Dataset records
━━━━━━━━━━━━━━━━

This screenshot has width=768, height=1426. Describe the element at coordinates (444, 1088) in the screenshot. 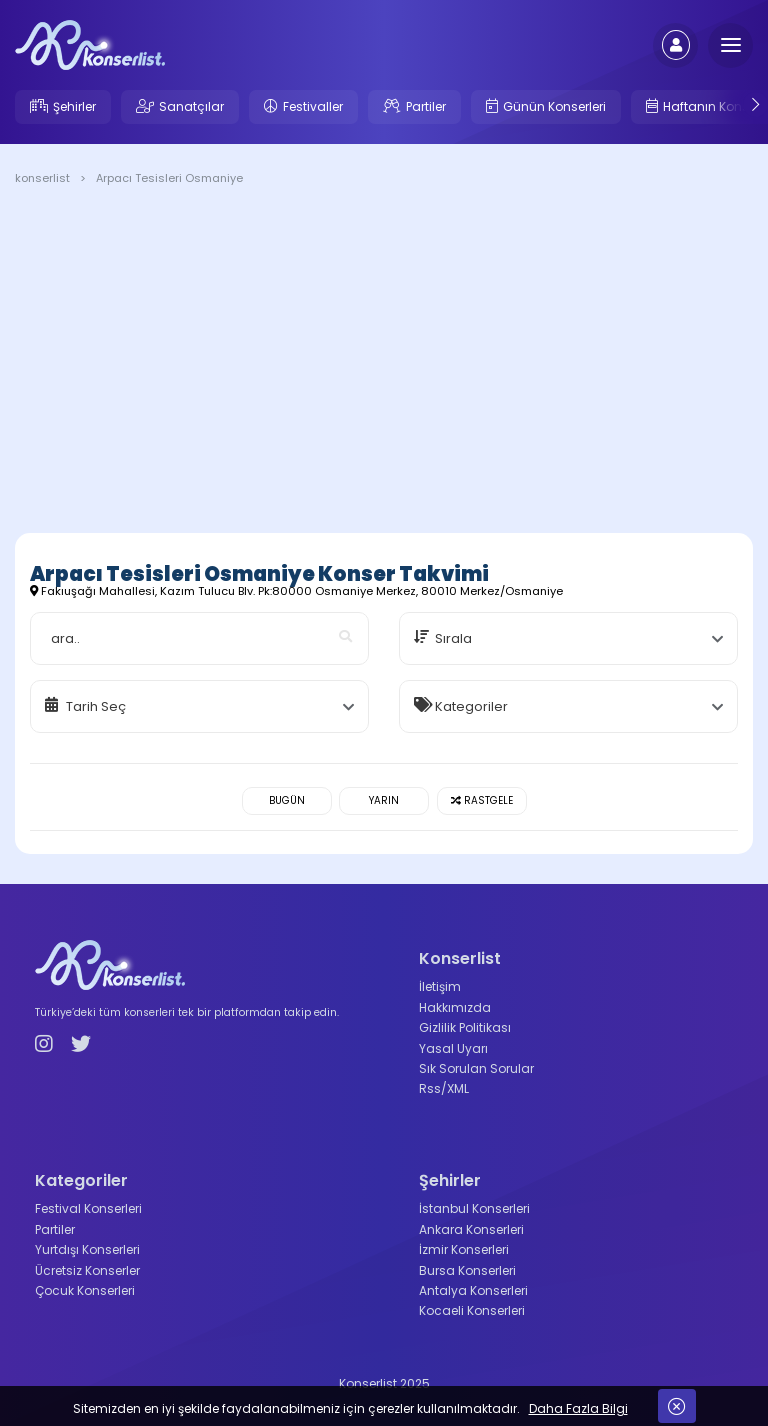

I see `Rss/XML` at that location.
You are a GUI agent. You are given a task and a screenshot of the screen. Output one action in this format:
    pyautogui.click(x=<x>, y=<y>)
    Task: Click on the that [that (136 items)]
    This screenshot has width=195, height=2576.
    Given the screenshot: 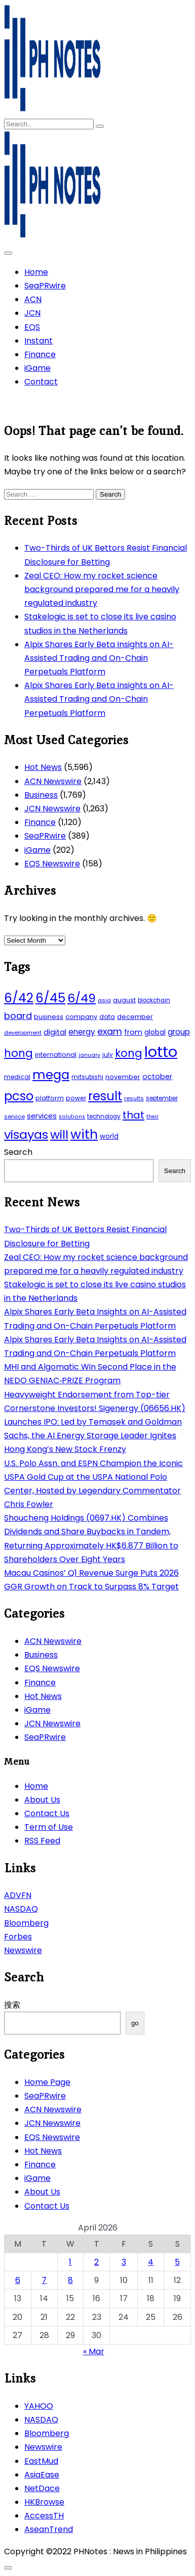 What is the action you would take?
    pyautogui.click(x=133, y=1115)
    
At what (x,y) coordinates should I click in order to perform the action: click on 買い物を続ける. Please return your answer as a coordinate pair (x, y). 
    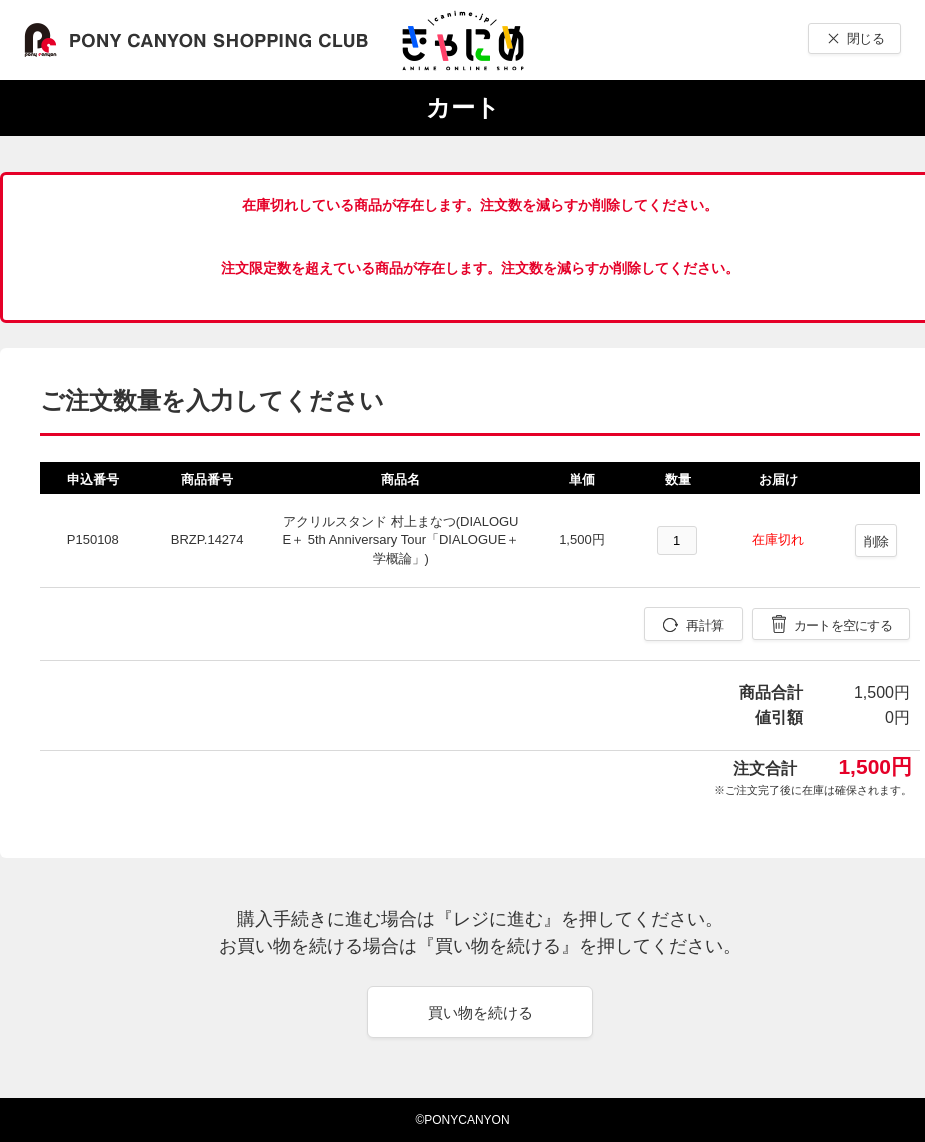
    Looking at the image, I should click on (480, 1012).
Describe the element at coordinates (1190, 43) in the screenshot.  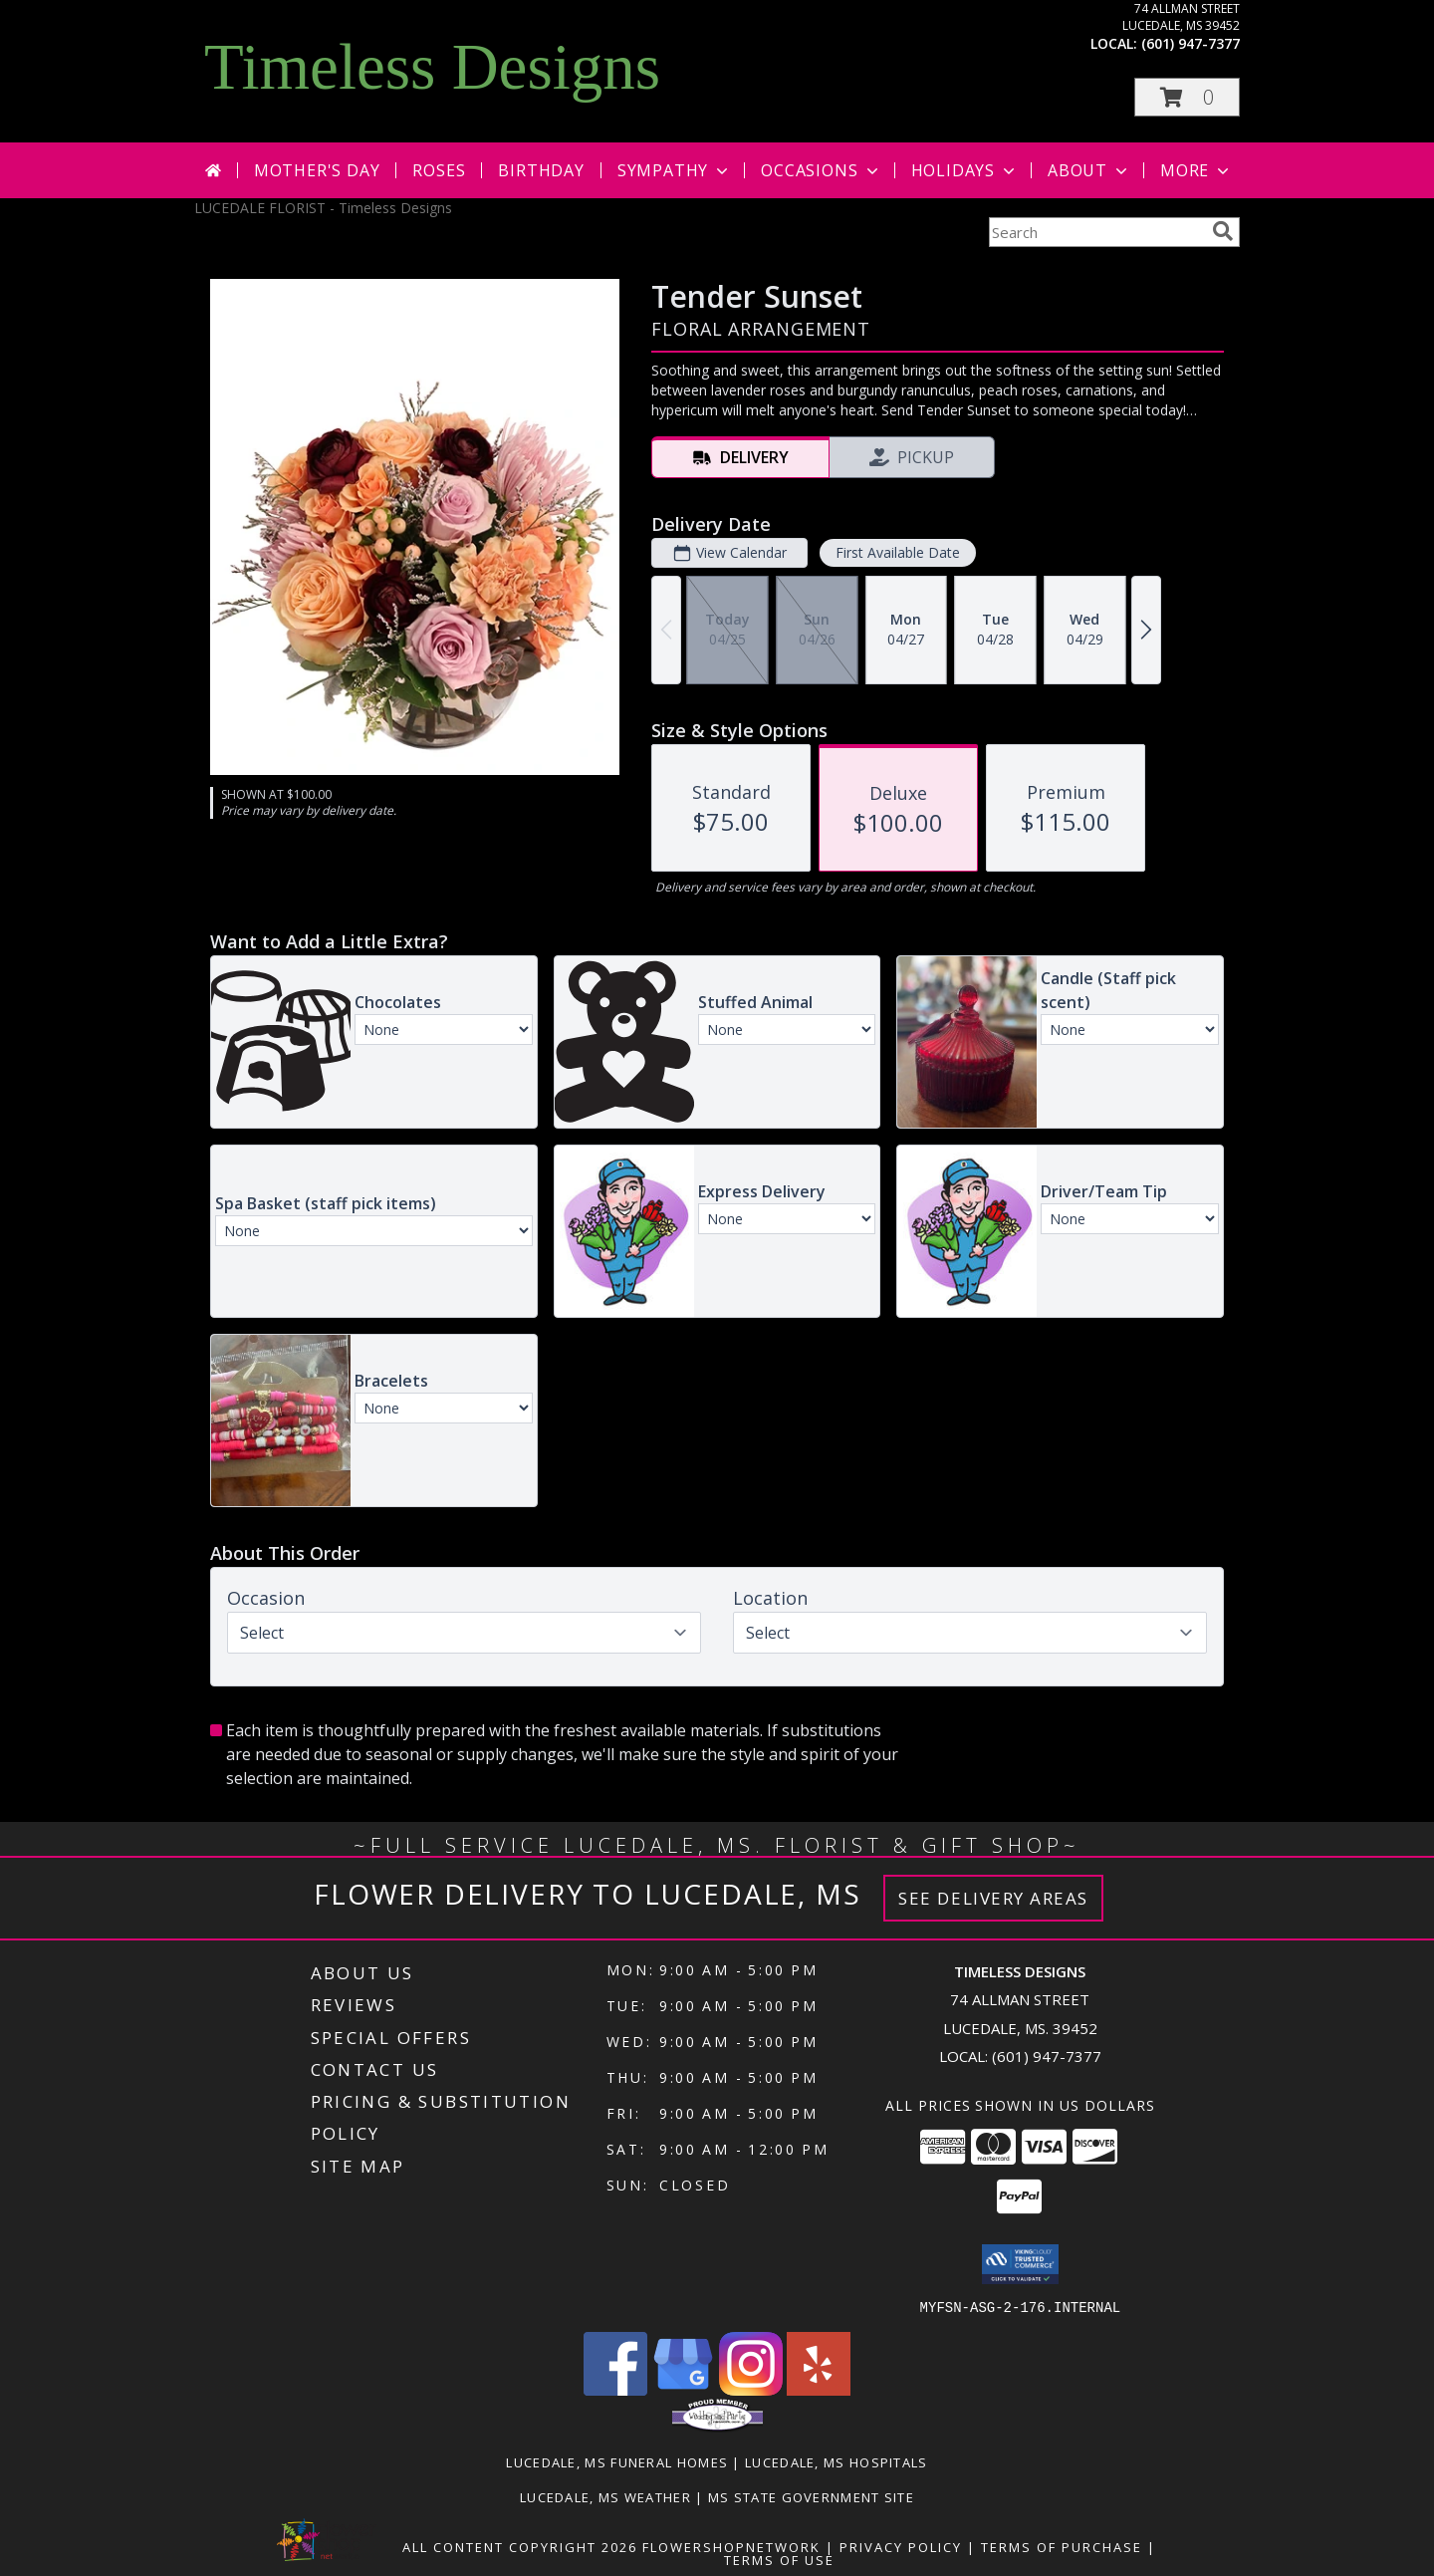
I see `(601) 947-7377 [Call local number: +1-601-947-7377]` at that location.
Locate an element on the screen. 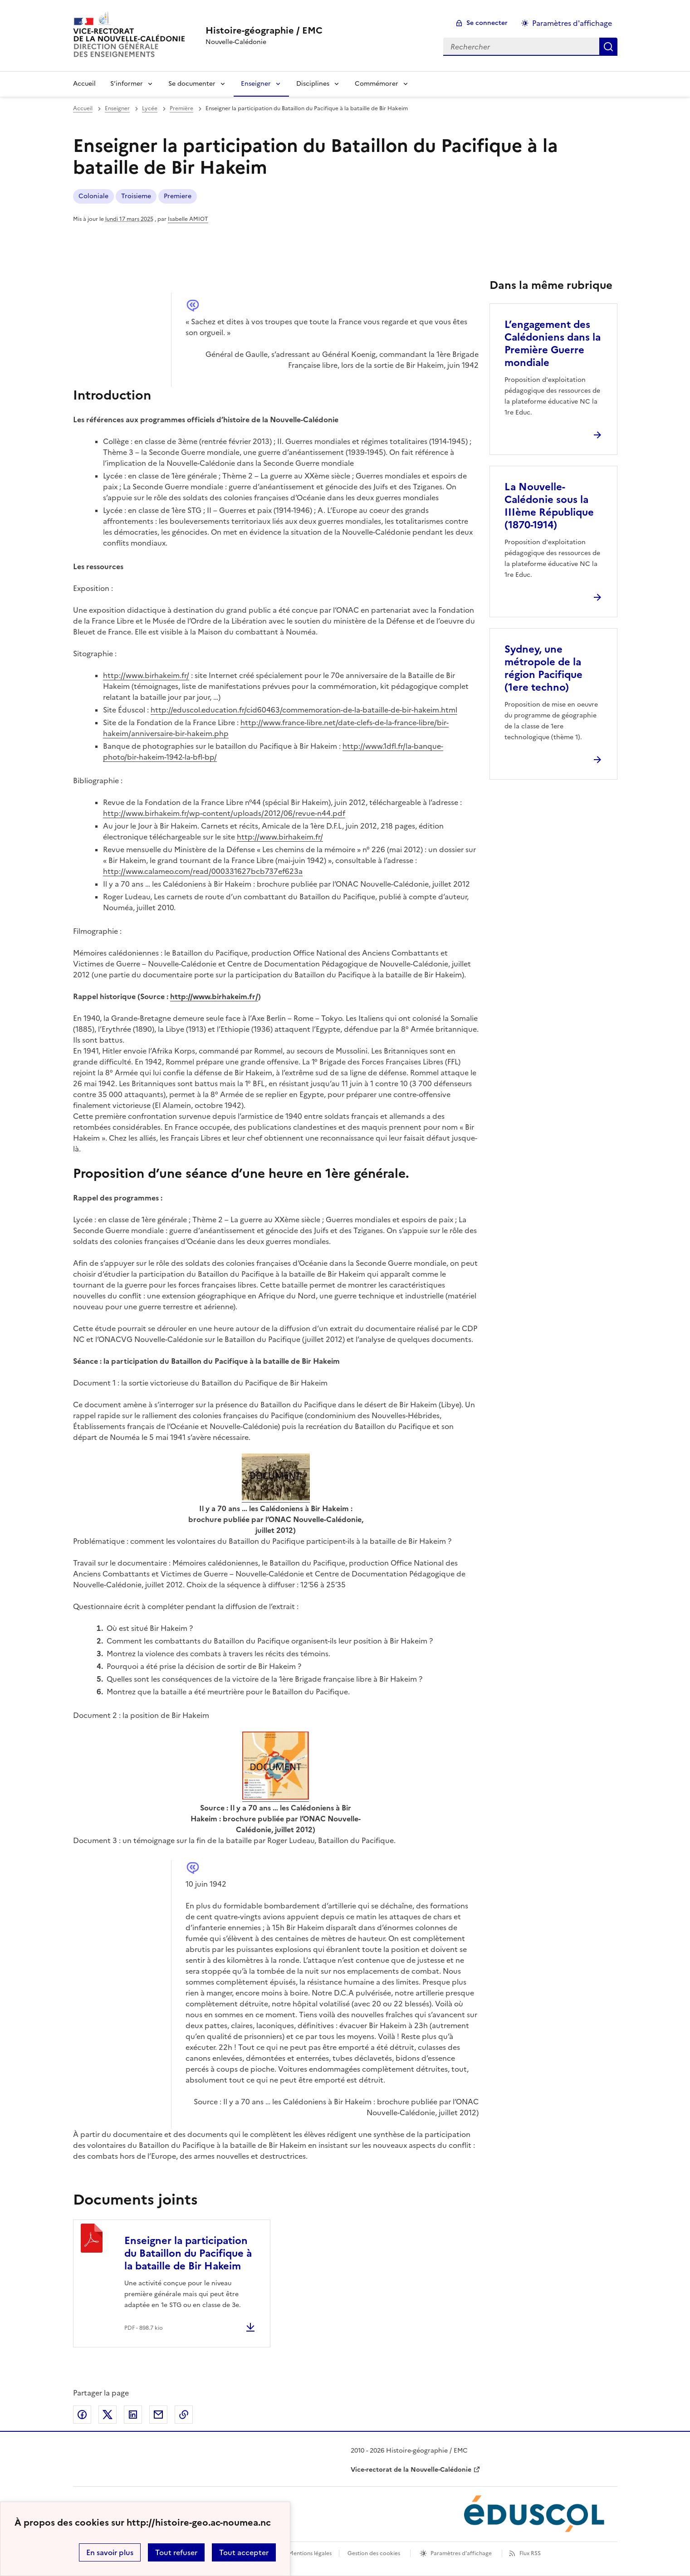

━━━━━━━━━━━━━━━━

Task directions
Write out exactly the lines from the one containing "Describe the element at coordinates (1190, 43)" through the end of the entries, both included. Pictures are not copied.

Response area
Describe the element at coordinates (1190, 43) in the screenshot.  
I see `(601) 947-7377 [Call local number: +1-601-947-7377]` at that location.
Locate an element on the screen. 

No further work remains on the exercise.